United States District Court, S.D. New York

February 13, 2014

MEYER ROSENBAUM, Plaintiff,
v.
DATACOM SYSTEMS, INC., Defendant.

MEMORANDUM AND ORDER

P. KEVIN CASTEL, District Judge.

Plaintiff Meyer Rosenbaum, a resident of Tel Aviv, Israel, brought an action in the Supreme Court of New York County to recover compensatory damages against DataCom Systems, Incorporated ("DataCom") based on a $200, 000 promissory note issued to him in July 2005 with a maturity date of July 2007 (the "Note"). Rosenbaum alleges that DataCom defaulted on the Note by failing to pay principal and accrued interest when due, and seeks to recover these amounts together with costs and attorneys' fees incurred in connection with his attempt to enforce the Note. DataCom, an Arkansas-based corporation, removed the case to this Court based on the parties' diversity of citizenship.
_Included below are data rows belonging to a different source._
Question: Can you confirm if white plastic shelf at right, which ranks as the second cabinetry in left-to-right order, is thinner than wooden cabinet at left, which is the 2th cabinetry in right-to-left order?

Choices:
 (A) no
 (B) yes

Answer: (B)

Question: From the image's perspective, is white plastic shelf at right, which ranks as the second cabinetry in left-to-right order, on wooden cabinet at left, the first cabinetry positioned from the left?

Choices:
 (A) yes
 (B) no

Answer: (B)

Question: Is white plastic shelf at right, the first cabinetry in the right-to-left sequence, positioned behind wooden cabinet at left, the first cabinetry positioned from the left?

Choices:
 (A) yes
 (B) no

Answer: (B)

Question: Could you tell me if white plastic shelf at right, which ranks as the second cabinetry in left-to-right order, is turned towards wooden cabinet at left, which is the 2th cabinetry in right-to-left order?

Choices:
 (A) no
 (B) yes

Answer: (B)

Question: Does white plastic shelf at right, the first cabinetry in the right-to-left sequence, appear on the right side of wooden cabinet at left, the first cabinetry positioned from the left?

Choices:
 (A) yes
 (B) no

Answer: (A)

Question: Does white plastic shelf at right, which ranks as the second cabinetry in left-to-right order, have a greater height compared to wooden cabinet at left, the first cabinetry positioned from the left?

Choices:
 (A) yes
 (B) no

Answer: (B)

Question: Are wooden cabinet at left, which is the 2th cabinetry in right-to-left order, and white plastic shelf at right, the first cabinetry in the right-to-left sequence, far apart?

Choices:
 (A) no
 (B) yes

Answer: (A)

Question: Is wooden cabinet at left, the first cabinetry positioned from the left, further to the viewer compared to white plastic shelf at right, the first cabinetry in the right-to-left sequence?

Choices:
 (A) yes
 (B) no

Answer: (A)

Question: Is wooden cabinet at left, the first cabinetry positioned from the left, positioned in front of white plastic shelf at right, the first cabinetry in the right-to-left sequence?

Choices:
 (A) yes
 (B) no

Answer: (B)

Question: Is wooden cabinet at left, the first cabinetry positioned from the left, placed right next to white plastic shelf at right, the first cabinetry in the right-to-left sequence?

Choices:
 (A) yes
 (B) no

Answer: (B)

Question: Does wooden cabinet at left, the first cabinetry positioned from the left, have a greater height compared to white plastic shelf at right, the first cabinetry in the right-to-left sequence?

Rosenbaum moves for summary judgment on his claim pursuant to Rule 56, Fed.R.Civ.P. DataCom cross-moves to dismiss the action for lack of personal jurisdiction pursuant to Rule 12(b)(2), Fed.R.Civ.P. For the following reasons, defendant's motion to dismiss is denied and plaintiff's motion for summary judgment is granted.

I. PERSONAL JURISDICTION

A. Jurisdictional Facts

Plaintiff Meyer Rosenbaum resides in Tel Aviv, Israel, and DataCom states on information and belief that he is a citizen of Israel. (Notice of Removal ¶ 5, Dkt. No. 1) Defendant DataCom is the corporate successor to a Delaware corporation also named DataCom Systems, Inc. ("DSI"); DSI was the issuer of the promissory note in dispute here. (Bailey Decl. ¶ 2, Dkt. No. 18) In 2007, DataCom was incorporated in Nevada, and DSI merged into DataCom at that time. Id . DataCom's principal place of business is Arkansas. Id.[1]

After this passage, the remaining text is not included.